From THE MAIL:
By analyzing data from the General Social Survey, sociologist Philip Schwadel of the University of Nebraska-Lincoln found that people tend to become more religious - by certain definitions - as they further their education. He found that with each additional year of education the likelihood of attending religious services increased 15 per cent. The likelihood of reading the Bible at least occasionally increased by 9 per cent with each additional year of education an individual received. The caveat is that when these individuals attend to religious services, they're less likely to take scripture literally.
Mr Schwadel said that: 'With more years of education, you aren’t relatively more likely to say, "I don’t believe in God," but you are relatively more likely to say, "I believe in a higher power. The more educated a person is in their faith, the more cosmopolitan they are in their religious outlook. They’re worldly in the very best sense of the term. They rub shoulders with people of different kinds of faiths every day and as a result they have different visions of what it means to express your faith in the public square. They’re more open-minded, but here’s the thing: They’re no less faithful.'
The results showed that the well educated were against curbing the voices of religious leaders on societal issues and supported those leaders' rights to influence people's votes.
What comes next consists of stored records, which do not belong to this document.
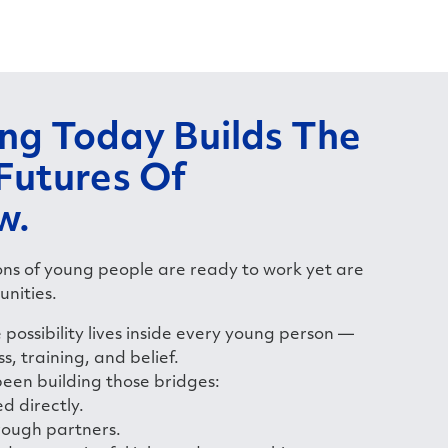
ing Today Builds The
 Futures Of
w.
ions of young people are ready to work yet are
unities.
possibility lives inside every young person —
ss, training, and belief.
been building those bridges:
d directly.
rough partners.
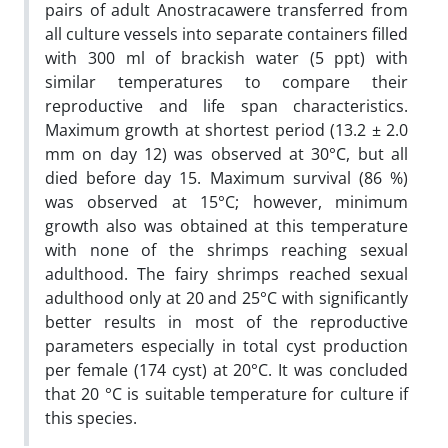
pairs of adult Anostracawere transferred from
all culture vessels into separate containers filled
with 300 ml of brackish water (5 ppt) with
similar temperatures to compare their
reproductive and life span characteristics.
Maximum growth at shortest period (13.2 ± 2.0
mm on day 12) was observed at 30°C, but all
died before day 15. Maximum survival (86 %)
was observed at 15°C; however, minimum
growth also was obtained at this temperature
with none of the shrimps reaching sexual
adulthood. The fairy shrimps reached sexual
adulthood only at 20 and 25°C with significantly
better results in most of the reproductive
parameters especially in total cyst production
per female (174 cyst) at 20°C. It was concluded
that 20 °C is suitable temperature for culture if
this species.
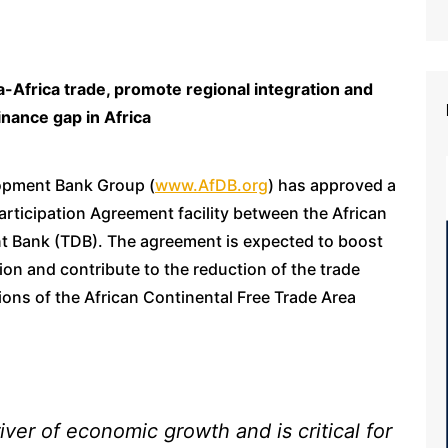
-Africa trade, promote regional integration and
inance gap in Africa
lopment Bank Group (
www.AfDB.org
) has approved a
rticipation Agreement facility between the African
 Bank (TDB). The agreement is expected to boost
tion and contribute to the reduction of the trade
ations of the African Continental Free Trade Area
iver of economic growth and is critical for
But they are opposed to what may be perceived as religion being forced on secular society.'
COMMENT: I would be interested in finding out if those educated to a high level in scientific subjects, who specialise early on, are included in this group or is it just those who have studied subjects, at an advanced level, that encourage philosophical and creative engagement who reach such conclusions about the possibility of a divine element involved in our existence. I'm with John Henry Newman on this one - unless a university education is "catholic" it is no education at all. It is just learning a particular skill by rote. You may end up clever but your ability to think will be reduced to the same level as someone trained simply for a factory production line. My guess is that if scientists were given more opportunity to study the arts at an advanced level there would not be such a distinct correlation between science and atheism. There would be instead more agnosticism and whatifism and that, in my opinion, would be a very good thing in deed.